= Requirement =
Print the entries below exactly as they appear, from the first line up to and including the line with "стоянно вторгается в". Do not print any pictures.

= Data =
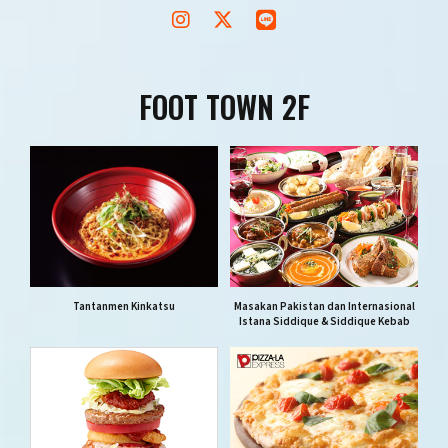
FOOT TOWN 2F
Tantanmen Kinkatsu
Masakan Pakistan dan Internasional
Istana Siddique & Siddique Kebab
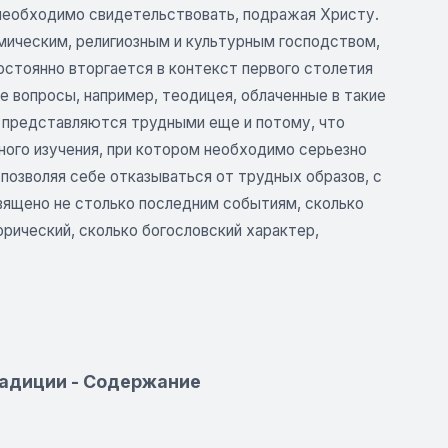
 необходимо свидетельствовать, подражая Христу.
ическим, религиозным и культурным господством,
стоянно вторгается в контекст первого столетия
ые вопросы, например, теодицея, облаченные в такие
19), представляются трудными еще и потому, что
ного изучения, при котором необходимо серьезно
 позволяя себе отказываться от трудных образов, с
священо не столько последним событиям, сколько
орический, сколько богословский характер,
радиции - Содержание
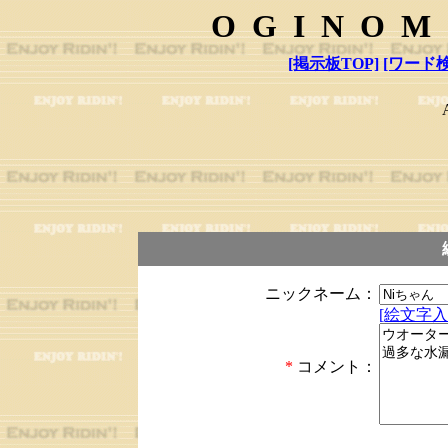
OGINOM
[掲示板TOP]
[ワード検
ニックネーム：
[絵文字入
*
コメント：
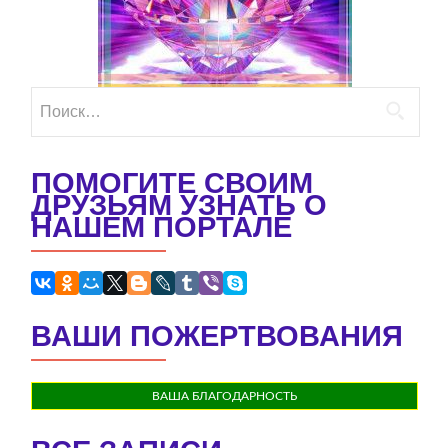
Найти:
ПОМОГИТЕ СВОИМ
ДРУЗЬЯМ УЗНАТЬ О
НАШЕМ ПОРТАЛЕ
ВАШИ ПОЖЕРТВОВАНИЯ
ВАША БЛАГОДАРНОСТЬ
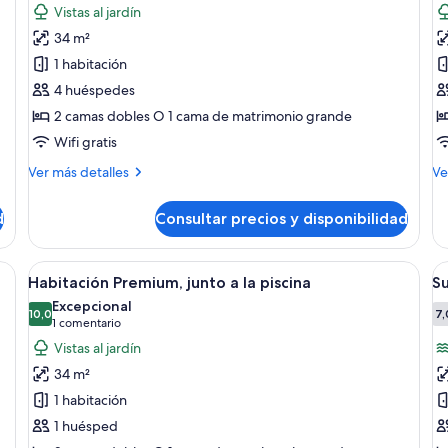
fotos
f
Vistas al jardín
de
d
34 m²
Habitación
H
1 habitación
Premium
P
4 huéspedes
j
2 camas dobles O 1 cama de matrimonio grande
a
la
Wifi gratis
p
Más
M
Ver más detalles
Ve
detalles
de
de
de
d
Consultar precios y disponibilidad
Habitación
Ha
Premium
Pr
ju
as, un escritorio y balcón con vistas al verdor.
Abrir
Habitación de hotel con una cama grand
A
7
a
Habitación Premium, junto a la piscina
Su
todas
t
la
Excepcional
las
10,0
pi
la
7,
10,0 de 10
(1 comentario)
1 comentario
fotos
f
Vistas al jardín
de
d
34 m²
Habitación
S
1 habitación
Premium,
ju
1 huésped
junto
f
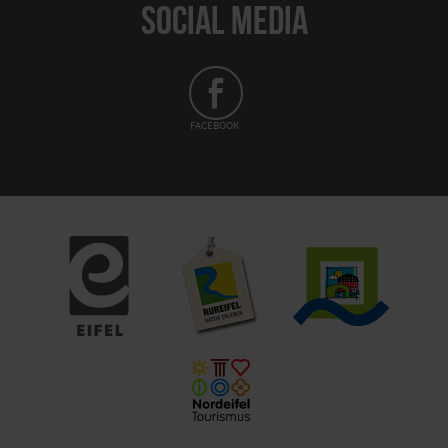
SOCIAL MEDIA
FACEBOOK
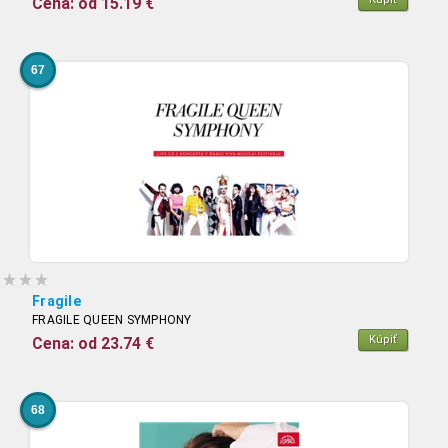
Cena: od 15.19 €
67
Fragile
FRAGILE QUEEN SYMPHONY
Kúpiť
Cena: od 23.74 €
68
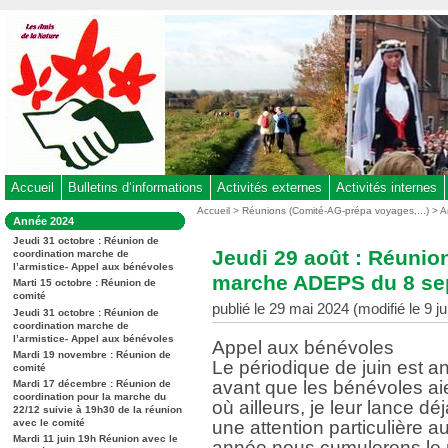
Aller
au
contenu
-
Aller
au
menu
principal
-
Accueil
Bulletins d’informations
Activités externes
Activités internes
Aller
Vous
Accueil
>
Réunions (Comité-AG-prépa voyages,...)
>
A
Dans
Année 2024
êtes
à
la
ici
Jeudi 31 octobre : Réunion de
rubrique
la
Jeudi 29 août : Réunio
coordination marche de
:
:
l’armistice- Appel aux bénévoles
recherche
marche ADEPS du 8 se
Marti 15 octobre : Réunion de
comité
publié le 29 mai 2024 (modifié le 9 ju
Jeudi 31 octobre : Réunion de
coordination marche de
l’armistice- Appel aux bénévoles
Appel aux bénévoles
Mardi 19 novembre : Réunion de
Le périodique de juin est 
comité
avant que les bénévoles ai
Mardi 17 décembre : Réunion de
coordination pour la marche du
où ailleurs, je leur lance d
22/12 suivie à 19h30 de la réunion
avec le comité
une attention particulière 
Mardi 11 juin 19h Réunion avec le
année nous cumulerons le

= Task answer =
FOOT TOWN 2F
Tantanmen Kinkatsu
Masakan Pakistan dan Internasional
Istana Siddique & Siddique Kebab
 необходимо свидетельствовать, подражая Христу.
ическим, религиозным и культурным господством,
стоянно вторгается в контекст первого столетия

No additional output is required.